[Recorded data]
──────────
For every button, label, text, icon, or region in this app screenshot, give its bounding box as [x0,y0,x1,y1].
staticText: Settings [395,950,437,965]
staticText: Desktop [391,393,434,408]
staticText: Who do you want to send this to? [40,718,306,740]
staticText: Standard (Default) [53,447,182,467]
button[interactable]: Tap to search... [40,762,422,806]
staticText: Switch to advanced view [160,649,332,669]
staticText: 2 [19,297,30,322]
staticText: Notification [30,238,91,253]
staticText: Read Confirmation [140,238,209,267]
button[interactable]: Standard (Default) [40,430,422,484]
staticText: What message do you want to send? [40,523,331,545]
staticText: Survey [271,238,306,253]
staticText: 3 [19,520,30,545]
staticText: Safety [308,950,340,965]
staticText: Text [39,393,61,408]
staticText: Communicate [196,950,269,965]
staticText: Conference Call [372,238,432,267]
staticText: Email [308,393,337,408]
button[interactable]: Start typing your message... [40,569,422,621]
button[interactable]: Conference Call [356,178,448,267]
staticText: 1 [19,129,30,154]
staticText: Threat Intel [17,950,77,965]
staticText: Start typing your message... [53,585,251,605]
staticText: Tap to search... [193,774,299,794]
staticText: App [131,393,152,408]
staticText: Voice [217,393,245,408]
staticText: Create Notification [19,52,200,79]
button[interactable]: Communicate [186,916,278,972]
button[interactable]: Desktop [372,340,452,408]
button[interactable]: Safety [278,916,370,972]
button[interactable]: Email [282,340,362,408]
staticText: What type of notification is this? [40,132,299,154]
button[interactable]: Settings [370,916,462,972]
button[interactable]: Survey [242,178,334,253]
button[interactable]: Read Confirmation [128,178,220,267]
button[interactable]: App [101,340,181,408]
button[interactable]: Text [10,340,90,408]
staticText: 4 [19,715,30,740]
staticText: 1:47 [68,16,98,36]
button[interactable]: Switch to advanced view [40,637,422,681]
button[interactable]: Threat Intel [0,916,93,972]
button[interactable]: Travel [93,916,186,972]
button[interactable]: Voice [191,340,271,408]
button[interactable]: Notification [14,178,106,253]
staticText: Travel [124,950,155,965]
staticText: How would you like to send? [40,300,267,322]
──────────
Your reply should be a single number: the count of lines above that include the string "Conference".

# SOLUTION
2